Beyond the metal shell surrounding them was the deep black of space; the screens that covered half the available room in front of the pilot seats were alive, offering the illusion of staring right into the void. Grimm leaned forward and slapped a button. The door behind Kyle whispered shut.
Kyle refused to glance behind him to acknowledge the noise. "What's up?" He could speak in innuendo, too.
Grimm turned his head lazi
ly. His expression spoke of the same adrenaline haze Kyle had been floating in. "You have flight training; would you mind being useful?"
"Co-piloting the ship?"
"I'd prefer another human to watch the instruments while I'm sleeping. Our course shouldn't be too dangerous, but you never know."
That was reasonable enough, but something told Kyle that wasn't all there was to it. "Any other reasons?"
"You seem like the type who gets easily bored."
"Not at all."
"We could spend time together. Exchange stories." Grimm winked at him. "Also, the co-pilot seat is more comfortable than your bunk."
Kyle glanced at the other seat, which was piled high with cable bundles and spare parts. He walked over to it, put a hand on the firm material of the cushioning and squeezed it. "I'm out of practice."
"I don't need a fighter pilot for this. Just somebody who can wake me up when it's really urgent."
"I should be able to execute a launch that doesn't kill anybody."
Grimm laughed. "I didn't. I just underestimated the thrust I'd get out of this old lady after the modification."
"Winter said you told her it was an emergency."
Grimm hesitated, as if caught lying. "Okay. Control was about to push us back in the queue in favor of a diplomatic envoy. I didn't stand down."
"That made you popular."
"By the time we return, it'll be forgotten."
Not that Kyle believed him. The hasty start pointed very much to illegal cargo of some sort. "Why do I get the sense that you're not telling me the truth? What is this? You guys in trouble with the law?"
"No worse than you," Grimm said. "I'd say you fit right in. Let's get that pilot seat set up for you."

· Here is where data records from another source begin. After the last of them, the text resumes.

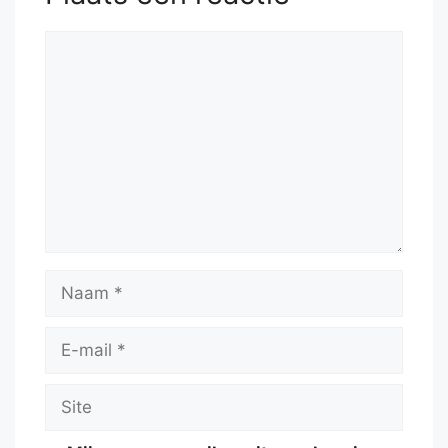
Reactie
Naam
E-
mail
Site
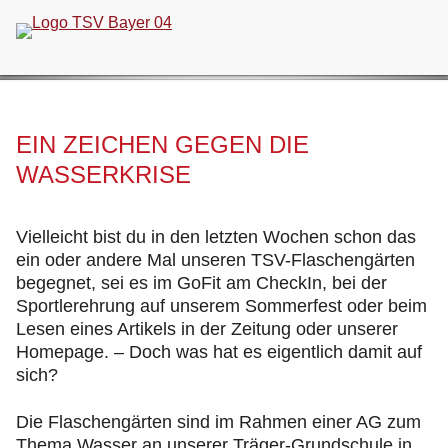
Navigation
überspringen
EIN ZEICHEN GEGEN DIE
WASSERKRISE
Vielleicht bist du in den letzten Wochen schon das
ein oder andere Mal unseren TSV-Flaschengärten
begegnet, sei es im GoFit am CheckIn, bei der
Sportlerehrung auf unserem Sommerfest oder beim
Lesen eines Artikels in der Zeitung oder unserer
Homepage. – Doch was hat es eigentlich damit auf
sich?
Die Flaschengärten sind im Rahmen einer AG zum
Thema Wasser an unserer Träger-Grundschule in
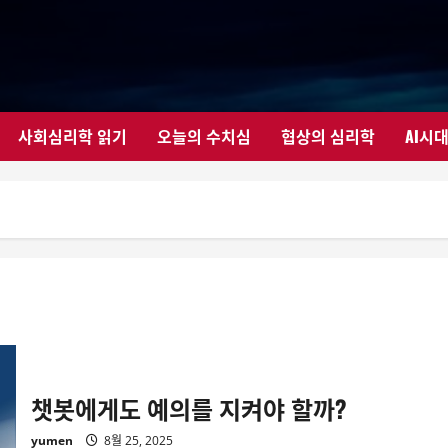
사회심리학 읽기
오늘의 수치심
협상의 심리학
AI시
챗봇에게도 예의를 지켜야 할까?
yumen
8월 25, 2025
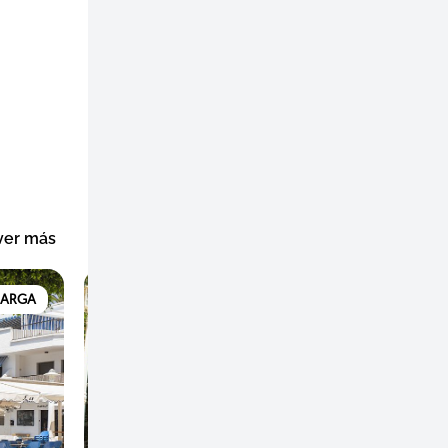
ver más
MARGA
AGUA AMARGA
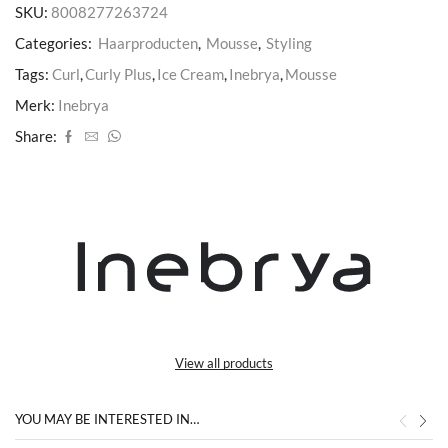
SKU:
8008277263724
aantal
Categories:
Haarproducten
,
Mousse
,
Styling
Tags:
Curl
,
Curly Plus
,
Ice Cream
,
Inebrya
,
Mousse
Merk:
Inebrya
Share:
View all products
YOU MAY BE INTERESTED IN…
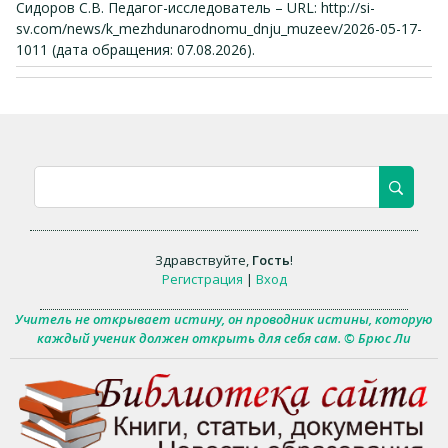
Сидоров С.В. Педагог-исследователь – URL: http://si-
sv.com/news/k_mezhdunarodnomu_dnju_muzeev/2026-05-17-
1011 (дата обращения: 07.08.2026).
Здравствуйте
,
Гость
!
Регистрация
|
Вход
Учитель не открывает истину, он проводник истины, которую
каждый ученик должен открыть для себя сам. © Брюс Ли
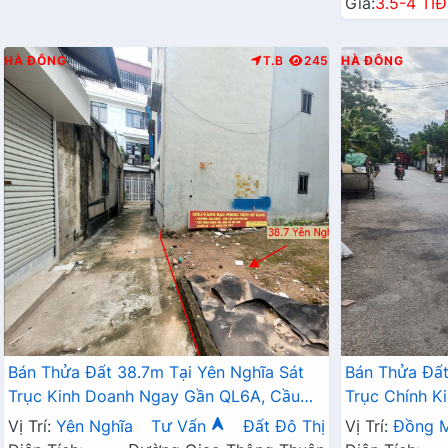
Giá:
3.5-4 Tỉ
Đ
HÀ ĐÔNG
T.B
245
HÀ ĐÔNG
Bán Thửa Đất 38.7m Tại Yên Nghĩa Sát
Bán Thửa Đất
Trục Kinh Doanh Ngay Gần QL6A, Cầu
Trục Chính K
Mai Lĩnh Đang Mở Rộng
Sinh Thái Đồ
Vị Trí:
Yên Nghĩa
Tư Vấn
Đất Đô Thị
Vị Trí:
Đồng M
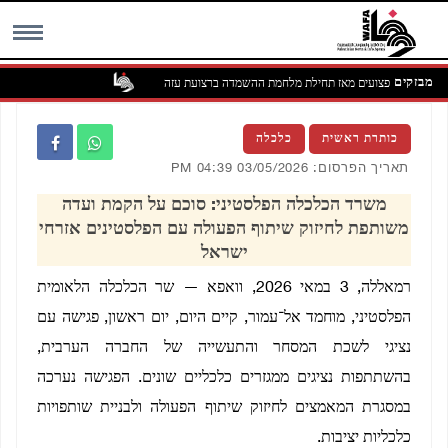
מבזקים
MENU
כותרת ראשית
כלכלה
תאריך הפרסום: 03/05/2026 04:39 PM
משרד הכלכלה הפלסטיני: סוכם על הקמת ועדה
משותפת לחיזוק שיתוף הפעולה עם הפלסטינים אזרחי
ישראל
רמאללה, 3 במאי 2026, וואפא — שר הכלכלה הלאומית
הפלסטיני, מוחמד אל־עמור, קיים היום, יום ראשון, פגישה עם
נציגי לשכת המסחר והתעשייה של החברה הערבית,
בהשתתפות נציגים ממגזרים כלכליים שונים. הפגישה נערכה
במסגרת המאמצים לחיזוק שיתוף הפעולה ולבניית שותפויות
כלכליות יציבות.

Grimm did most of the calibration, which spared Kyle the associated twisting and turning. Kyle relaxed while the chair's intelligent foam filling, which kept pilots secure through the maddest maneuvers, adjusted to his weight, size, and overall distribution. Sitting in a fighter pilot's chair felt like coming home, although Kyle had to hide how at ease he was. The other Kyle, as he thought of his cover, didn't have the thousands of flight hours he had.